When Tesco announced it would “set up shop” in the United States, it described its new concept as a convenience format that emphasized simplicity. A simplicity that it said would touch all aspects of the shopping experience, from merchandise displays to the checkout experience.
Two years later, Tesco’s Fresh & Easy Neighborhood Market chain continues to uphold its ‘simple’ model, one that is supported by a convertible front-end that lets shoppers control the checkout experience in the way that best suits them.
When Cheshunt, England-based Tesco prepared to stake its claim on U.S. soil, it set its sights on the West Coast. “This is a region with a fast-growing demographic. It is a large population of nutrition-forward shoppers, and there is also a centralized distribution that could reach all of our desired locations,” explained Doug Rutledge, CIO, Fresh & Easy Neighborhood Market, El Segundo, Calif.
The first Fresh & Easy location opened in November 2007, in Hemet, Calif., and within five months the chain opened 61 stores across Southern California, Las Vegas and Phoenix. At press-time, the chain had 71 stores, and it planned to operate 200 locations by the end of its fiscal year in February 2009.
Each location stands at 10,000 sq. ft. and features 3,700 SKUs comprised in large part by Fresh & Easy private-label merchandise, as well as pre-packaged produce (except bananas), meat, frozen foods and bakery goods. The stores are also outfitted with a simple, yet innovative, front end.
Unlike other retailers that provide a bank of self-checkout units among a fleet of manned stations, Fresh & Easy features “assisted” checkouts, or the equivalent of convertible check-stands.
Fresh & Easy partnered with NCR, Atlanta, to design the ideal checkout model. For Fresh & Easy, this consists of four convertible conveyor-belt units with four bag stations, as well as five smaller footprint, non-belted units with two bag stations. (Due to the smaller footprint of the retailer’s Anaheim, Calif., store, this is the only location that has five two-bag units, and three staffed checkout stations.)
All units accept cash, credit and debit cards.
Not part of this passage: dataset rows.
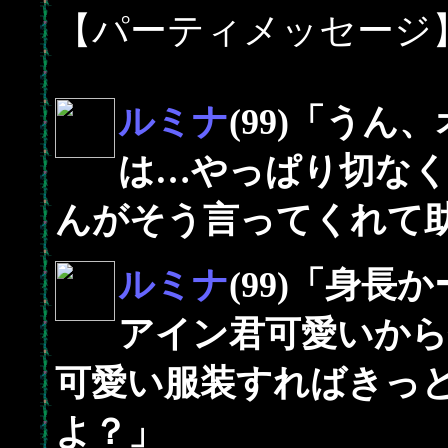
【パーティメッセージ
ルミナ
(99)「う
は…やっぱり切な
んがそう言ってくれて
ルミナ
(99)「身
アイン君可愛いから
可愛い服装すればきっ
よ？」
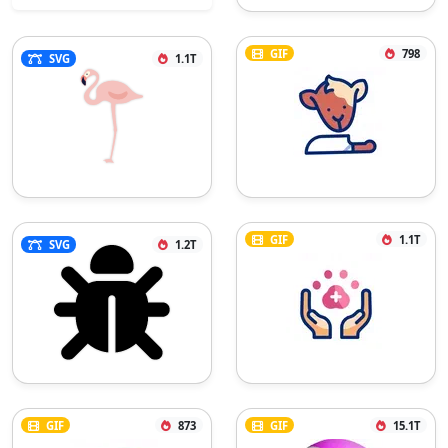
GIF
798
SVG
1.1T
GIF
1.1T
SVG
1.2T
GIF
873
GIF
15.1T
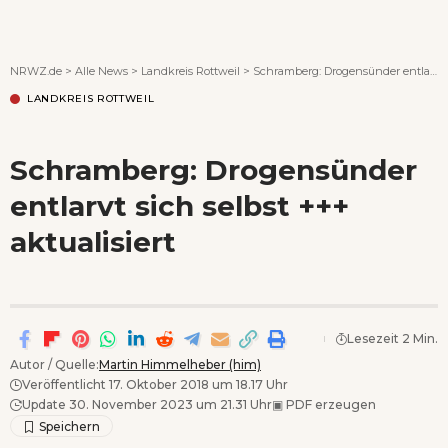
Wenn Orte erzählen ...
NRWZ.de
>
Alle News
>
Landkreis Rottweil
>
Schramberg: Drogensünder entlarvt sich selbst +++ aktualisiert
LANDKREIS ROTTWEIL
Schramberg: Drogensünder
entlarvt sich selbst +++
aktualisiert
Lesezeit 2 Min.
Autor / Quelle:
Martin Himmelheber (him)
Veröffentlicht 17. Oktober 2018 um 18.17 Uhr
Update 30. November 2023 um 21.31 Uhr
▣
PDF erzeugen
Checks are not accepted.
In addition to simplicity, Fresh & Easy also emphasizes interactivity.
“We designed the units to create an experience where people can interact,” Rutledge reported during the FMI & Marketechnics convention. (The event, sponsored by the Washington, D.C.-based Food Marketing Institute, was held in Las Vegas in May.)
“Associates stand in front of the checkout, and greet the customer,” he said during the session, “Fresh & Easy—Improving Customer Service Through Self-Checkout.” “They are trained to check out customers, but we also allow shoppers to check themselves out if that provides them with the best shopping experience.”
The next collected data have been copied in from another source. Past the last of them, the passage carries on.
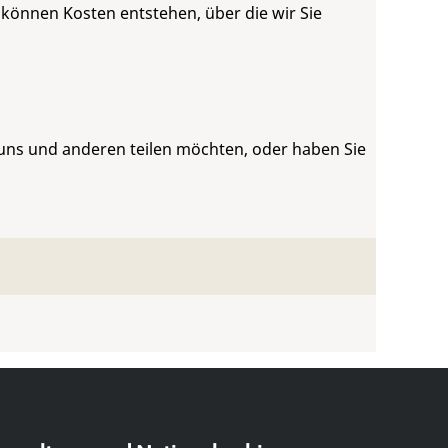
 können Kosten entstehen, über die wir Sie
 uns und anderen teilen möchten, oder haben Sie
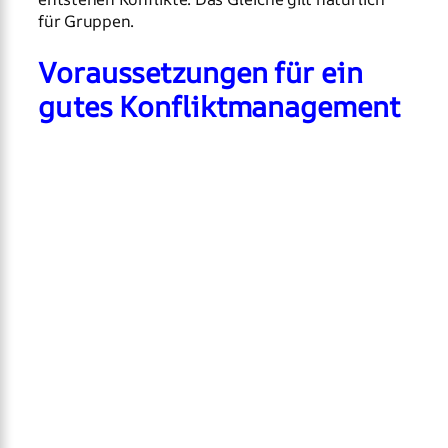
für Gruppen.
Voraussetzungen für ein
gutes Konfliktmanagement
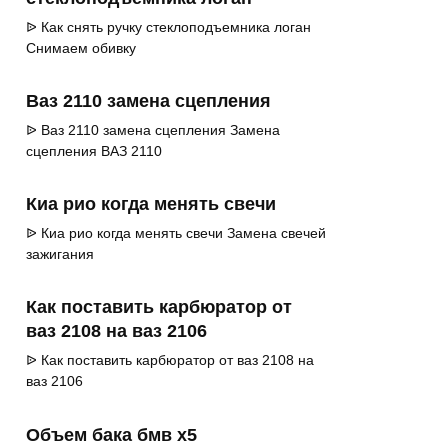
ᐉ Как снять ручку стеклоподъемника логан
Снимаем обивку
Ваз 2110 замена сцепления
ᐉ Ваз 2110 замена сцепления Замена
сцепления ВАЗ 2110
Киа рио когда менять свечи
ᐉ Киа рио когда менять свечи Замена свечей
зажигания
Как поставить карбюратор от
ваз 2108 на ваз 2106
ᐉ Как поставить карбюратор от ваз 2108 на
ваз 2106
Объем бака бмв х5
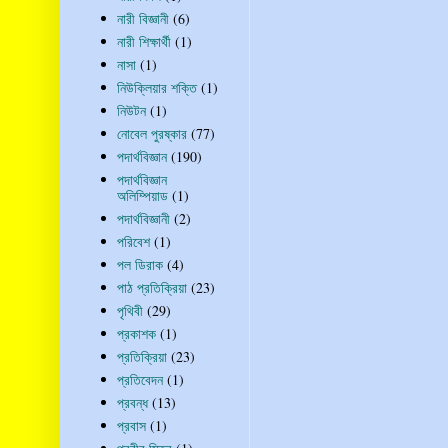
নারী বিজ্ঞানী
(6)
নারী শিক্ষার্থী
(1)
নাসা
(1)
নিউক্লিয়ার শক্তি
(1)
নিউটন
(1)
নোবেল পুরষ্কার
(77)
পদার্থবিজ্ঞান
(190)
পদার্থবিজ্ঞান
অলিম্পিয়াড
(1)
পদার্থবিজ্ঞানী
(2)
পরিবেশ
(1)
পল ডিরাক
(4)
পাঠ প্রতিক্রিয়া
(23)
পৃথিবী
(29)
প্রকাশক
(1)
প্রতিক্রিয়া
(23)
প্রতিবেদন
(1)
প্রবন্ধ
(13)
প্রবাস
(1)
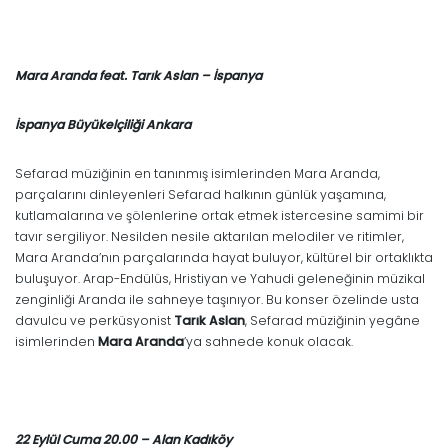
Mara Aranda feat. Tarık Aslan – İspanya
İspanya Büyükelçiliği Ankara
Sefarad müziğinin en tanınmış isimlerinden Mara Aranda,
parçalarını dinleyenleri Sefarad halkının günlük yaşamına,
kutlamalarına ve şölenlerine ortak etmek istercesine samimi bir
tavır sergiliyor. Nesilden nesile aktarılan melodiler ve ritimler,
Mara Aranda’nın parçalarında hayat buluyor, kültürel bir ortaklıkta
buluşuyor. Arap-Endülüs, Hristiyan ve Yahudi geleneğinin müzikal
zenginliği Aranda ile sahneye taşınıyor. Bu konser özelinde usta
davulcu ve perküsyonist
Tarık Aslan
, Sefarad müziğinin yegâne
isimlerinden
Mara Aranda
’ya sahnede konuk olacak.
22 Eylül Cuma 20.00 – Alan Kadıköy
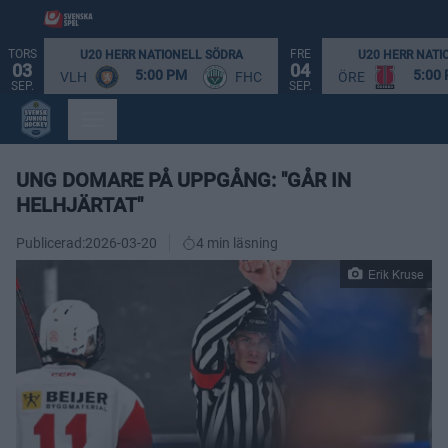
TORS
FRE
U20 HERR NATIONELL SÖDRA
U20 HERR NATI
03
04
5:00 PM
5:00
VLH
FHC
ÖRE
SEP.
SEP.
UNG DOMARE PÅ UPPGÅNG: "GÅR IN
HELHJÄRTAT"
Publicerad:
2026-03-20
4 min läsning
Erik Kruse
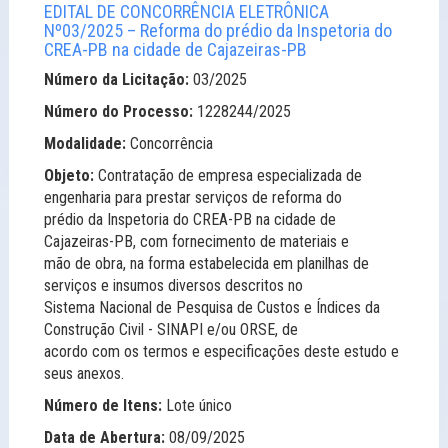
EDITAL DE CONCORRÊNCIA ELETRÔNICA
Nº03/2025 – Reforma do prédio da Inspetoria do
CREA-PB na cidade de Cajazeiras-PB
Número da Licitação:
03/2025
Número do Processo:
1228244/2025
Modalidade:
Concorrência
Objeto:
Contratação de empresa especializada de
engenharia para prestar serviços de reforma do
prédio da Inspetoria do CREA-PB na cidade de
Cajazeiras-PB, com fornecimento de materiais e
mão de obra, na forma estabelecida em planilhas de
serviços e insumos diversos descritos no
Sistema Nacional de Pesquisa de Custos e Índices da
Construção Civil - SINAPI e/ou ORSE, de
acordo com os termos e especificações deste estudo e
seus anexos.
Número de Itens:
Lote único
Data de Abertura:
08/09/2025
Fresh & Easy shoppers seem to value the model. Currently, 60% of Fresh & Easy shoppers reported they had a favorable experience using self checkout, according to an informal study conducted by a Tesco shareholder.
“Meanwhile, 20% of shoppers said it was a great experience, and 87% say they prefer this ‘assisted’ checkout model,” Rutledge said, adding that its Anaheim store received the lowest checkout scores chainwide.
“While shoppers enjoy the overall design and experience, the [store’s] small space forced us to add less self-checkout options and more staffed units. Responses prove they prefer the self-checkout model.”
Tesco is pleased that more shoppers continue to embrace its new concept, but that doesn’t keep the retailer out of analysts’ line of fire.
Tesco reported that it plans to invest $2 billion over five years in the United States. However, in March, Mike J. Dennis, an analyst from U.K.-based Piper Jaffray, reported that the company was operating approximately 70% behind its original projections.
Despite analyst comments, the company is moving ahead. “Retailers often fail when they operate outside of their home country because they don’t listen to the area’s customers,” Rutledge said.
“You need to ‘localize’ when you enter the marketplace, through learning customers’ tastes and preferences when it comes to assortments and the overall shopping experience,” he said. “You also need a local staff that knows the region. Then you can always adjust the mix from there.”
Fresh & Easy applies this theory to its front end as well. By tweaking its front-end operations, the chain expects to continue supporting a simple, yet satisfying customer experience.
“We are currently working with NCR to continually increase the stability of our hardware and software,” he said. “We need to continue testing the solution and making adjustments to ensure that we are providing the best experience.”